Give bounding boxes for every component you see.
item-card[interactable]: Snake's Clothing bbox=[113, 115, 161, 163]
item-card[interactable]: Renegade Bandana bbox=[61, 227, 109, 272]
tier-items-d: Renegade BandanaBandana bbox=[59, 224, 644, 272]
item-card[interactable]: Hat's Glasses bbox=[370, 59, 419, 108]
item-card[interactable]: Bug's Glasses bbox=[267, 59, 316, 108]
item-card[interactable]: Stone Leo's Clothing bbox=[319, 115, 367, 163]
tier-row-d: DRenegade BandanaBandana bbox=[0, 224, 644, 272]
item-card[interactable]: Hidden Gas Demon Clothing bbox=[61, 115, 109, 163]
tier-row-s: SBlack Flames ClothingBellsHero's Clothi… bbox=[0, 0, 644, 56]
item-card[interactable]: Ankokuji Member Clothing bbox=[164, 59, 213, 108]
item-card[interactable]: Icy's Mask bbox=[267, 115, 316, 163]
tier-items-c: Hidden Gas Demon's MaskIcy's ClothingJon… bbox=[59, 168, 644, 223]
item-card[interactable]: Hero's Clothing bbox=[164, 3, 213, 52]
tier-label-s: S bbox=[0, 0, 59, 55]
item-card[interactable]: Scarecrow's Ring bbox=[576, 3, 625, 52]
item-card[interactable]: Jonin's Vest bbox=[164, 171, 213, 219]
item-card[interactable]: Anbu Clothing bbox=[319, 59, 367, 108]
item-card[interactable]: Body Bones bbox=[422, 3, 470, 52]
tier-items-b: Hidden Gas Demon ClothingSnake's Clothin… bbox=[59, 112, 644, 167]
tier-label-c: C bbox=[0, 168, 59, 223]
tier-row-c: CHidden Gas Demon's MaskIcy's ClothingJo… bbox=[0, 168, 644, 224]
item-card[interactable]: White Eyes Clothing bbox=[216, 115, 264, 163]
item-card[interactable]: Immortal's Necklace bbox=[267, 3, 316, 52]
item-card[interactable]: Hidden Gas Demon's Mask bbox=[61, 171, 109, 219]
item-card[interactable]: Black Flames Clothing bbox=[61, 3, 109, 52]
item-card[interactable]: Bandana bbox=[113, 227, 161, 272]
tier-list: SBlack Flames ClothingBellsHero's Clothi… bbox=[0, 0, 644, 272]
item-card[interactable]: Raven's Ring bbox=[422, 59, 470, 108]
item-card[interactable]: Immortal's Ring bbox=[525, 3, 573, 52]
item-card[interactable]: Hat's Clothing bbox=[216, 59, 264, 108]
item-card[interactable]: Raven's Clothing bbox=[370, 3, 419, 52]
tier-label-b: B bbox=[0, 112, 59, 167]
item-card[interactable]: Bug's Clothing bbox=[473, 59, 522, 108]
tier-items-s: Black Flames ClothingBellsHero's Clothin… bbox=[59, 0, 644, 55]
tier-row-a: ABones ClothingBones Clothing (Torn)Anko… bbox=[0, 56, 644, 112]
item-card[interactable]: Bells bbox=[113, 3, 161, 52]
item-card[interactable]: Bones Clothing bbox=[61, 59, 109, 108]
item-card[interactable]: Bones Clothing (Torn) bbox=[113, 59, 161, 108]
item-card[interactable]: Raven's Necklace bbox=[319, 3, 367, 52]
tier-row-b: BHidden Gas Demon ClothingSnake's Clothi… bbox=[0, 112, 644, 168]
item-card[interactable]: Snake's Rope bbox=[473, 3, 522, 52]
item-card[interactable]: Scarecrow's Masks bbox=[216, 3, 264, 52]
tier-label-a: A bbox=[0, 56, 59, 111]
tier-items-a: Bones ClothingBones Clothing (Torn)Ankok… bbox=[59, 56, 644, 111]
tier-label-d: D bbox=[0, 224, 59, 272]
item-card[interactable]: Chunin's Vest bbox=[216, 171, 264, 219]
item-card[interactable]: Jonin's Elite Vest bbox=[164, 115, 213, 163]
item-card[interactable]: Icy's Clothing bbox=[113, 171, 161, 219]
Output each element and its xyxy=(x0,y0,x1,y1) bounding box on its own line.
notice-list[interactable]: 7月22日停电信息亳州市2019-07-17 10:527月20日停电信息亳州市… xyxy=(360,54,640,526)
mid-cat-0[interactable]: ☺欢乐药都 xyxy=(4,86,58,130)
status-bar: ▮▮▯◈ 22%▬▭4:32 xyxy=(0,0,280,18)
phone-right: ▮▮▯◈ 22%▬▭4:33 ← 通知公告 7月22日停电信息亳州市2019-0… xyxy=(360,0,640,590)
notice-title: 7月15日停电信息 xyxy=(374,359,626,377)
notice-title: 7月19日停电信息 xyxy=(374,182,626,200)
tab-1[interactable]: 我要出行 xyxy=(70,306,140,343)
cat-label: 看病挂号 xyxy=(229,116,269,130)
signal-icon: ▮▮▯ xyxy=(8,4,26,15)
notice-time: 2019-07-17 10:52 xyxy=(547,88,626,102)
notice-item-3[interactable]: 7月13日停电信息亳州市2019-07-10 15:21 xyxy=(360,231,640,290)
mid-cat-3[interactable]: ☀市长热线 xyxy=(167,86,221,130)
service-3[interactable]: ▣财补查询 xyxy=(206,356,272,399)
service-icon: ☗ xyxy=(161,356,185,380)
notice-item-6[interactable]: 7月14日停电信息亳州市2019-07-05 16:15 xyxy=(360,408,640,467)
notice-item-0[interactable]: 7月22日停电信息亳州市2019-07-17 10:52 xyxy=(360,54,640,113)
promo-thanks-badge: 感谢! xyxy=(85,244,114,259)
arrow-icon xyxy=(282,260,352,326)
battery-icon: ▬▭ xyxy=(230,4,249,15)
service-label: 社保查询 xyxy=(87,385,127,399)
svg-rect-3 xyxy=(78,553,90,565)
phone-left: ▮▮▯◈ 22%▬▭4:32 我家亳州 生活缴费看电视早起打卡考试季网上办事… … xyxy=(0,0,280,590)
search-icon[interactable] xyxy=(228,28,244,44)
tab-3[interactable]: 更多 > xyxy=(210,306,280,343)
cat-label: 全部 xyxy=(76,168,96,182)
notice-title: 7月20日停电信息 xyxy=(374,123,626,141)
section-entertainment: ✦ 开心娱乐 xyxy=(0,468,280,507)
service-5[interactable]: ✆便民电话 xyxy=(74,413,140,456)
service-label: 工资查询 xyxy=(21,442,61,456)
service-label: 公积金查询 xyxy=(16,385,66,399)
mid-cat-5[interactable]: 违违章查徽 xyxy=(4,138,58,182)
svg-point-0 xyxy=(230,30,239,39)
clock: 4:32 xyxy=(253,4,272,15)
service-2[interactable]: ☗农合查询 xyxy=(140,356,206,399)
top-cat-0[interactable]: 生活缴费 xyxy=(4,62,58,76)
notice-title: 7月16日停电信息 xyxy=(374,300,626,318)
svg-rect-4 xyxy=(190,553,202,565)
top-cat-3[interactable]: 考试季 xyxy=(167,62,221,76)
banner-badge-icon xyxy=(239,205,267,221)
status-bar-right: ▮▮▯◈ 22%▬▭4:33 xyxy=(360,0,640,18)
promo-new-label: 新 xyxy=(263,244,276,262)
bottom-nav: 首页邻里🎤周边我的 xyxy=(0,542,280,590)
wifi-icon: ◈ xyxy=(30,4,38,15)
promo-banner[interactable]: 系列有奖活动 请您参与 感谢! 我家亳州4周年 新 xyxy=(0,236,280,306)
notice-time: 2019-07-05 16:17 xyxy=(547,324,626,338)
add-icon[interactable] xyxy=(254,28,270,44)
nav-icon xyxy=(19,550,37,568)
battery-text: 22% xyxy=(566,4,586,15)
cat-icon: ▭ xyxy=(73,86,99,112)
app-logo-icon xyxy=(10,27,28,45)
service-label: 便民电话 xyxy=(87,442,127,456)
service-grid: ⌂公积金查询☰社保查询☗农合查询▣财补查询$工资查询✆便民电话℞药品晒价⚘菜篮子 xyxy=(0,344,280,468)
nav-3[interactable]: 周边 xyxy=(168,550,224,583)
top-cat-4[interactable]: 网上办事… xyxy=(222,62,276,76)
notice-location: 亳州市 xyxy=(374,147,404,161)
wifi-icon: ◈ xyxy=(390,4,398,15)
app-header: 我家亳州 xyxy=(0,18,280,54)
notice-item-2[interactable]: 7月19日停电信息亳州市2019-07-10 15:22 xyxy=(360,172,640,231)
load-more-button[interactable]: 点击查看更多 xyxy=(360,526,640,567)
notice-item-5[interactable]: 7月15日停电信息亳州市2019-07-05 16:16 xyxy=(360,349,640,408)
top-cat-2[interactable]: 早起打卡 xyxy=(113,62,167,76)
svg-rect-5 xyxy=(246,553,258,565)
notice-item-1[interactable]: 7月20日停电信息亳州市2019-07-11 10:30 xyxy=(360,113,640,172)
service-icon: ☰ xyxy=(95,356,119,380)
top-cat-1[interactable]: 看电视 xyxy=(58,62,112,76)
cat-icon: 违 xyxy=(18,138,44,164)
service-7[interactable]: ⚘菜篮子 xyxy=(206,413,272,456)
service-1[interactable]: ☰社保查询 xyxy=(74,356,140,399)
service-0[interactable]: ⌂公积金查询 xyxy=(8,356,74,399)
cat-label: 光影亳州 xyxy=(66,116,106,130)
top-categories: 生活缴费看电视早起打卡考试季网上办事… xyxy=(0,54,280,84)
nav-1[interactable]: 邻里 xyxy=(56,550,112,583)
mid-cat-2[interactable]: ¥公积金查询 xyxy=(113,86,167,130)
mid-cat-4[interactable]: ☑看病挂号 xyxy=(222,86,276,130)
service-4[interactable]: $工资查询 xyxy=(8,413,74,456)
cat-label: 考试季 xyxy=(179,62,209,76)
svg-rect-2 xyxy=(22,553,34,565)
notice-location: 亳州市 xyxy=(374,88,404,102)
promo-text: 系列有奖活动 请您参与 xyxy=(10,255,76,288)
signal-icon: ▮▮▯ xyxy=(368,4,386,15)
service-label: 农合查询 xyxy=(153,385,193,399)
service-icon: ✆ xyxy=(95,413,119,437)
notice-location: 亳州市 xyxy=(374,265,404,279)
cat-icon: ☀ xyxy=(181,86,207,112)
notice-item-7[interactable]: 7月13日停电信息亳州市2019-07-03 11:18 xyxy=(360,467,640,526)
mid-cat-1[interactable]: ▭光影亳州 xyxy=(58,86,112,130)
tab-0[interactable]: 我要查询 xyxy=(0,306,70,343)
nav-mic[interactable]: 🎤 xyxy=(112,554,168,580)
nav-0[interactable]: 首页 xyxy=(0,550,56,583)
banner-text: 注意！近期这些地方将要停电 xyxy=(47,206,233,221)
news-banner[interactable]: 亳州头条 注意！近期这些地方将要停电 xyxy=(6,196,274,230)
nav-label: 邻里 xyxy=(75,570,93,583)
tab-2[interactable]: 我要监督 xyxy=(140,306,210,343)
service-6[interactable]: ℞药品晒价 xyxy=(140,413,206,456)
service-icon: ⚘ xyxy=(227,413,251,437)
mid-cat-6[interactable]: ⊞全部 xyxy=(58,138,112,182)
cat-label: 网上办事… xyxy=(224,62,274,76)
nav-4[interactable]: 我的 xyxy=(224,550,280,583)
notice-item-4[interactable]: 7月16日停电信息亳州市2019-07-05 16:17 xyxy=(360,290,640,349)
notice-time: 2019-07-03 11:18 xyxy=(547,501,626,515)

━━━━━━━━

WORK ORDER
Scan the data above for the word "status" and report every line where it is found.

WRITTEN RESPONSE
status-bar: ▮▮▯◈ 22%▬▭4:32 xyxy=(0,0,280,18)
status-bar-right: ▮▮▯◈ 22%▬▭4:33 xyxy=(360,0,640,18)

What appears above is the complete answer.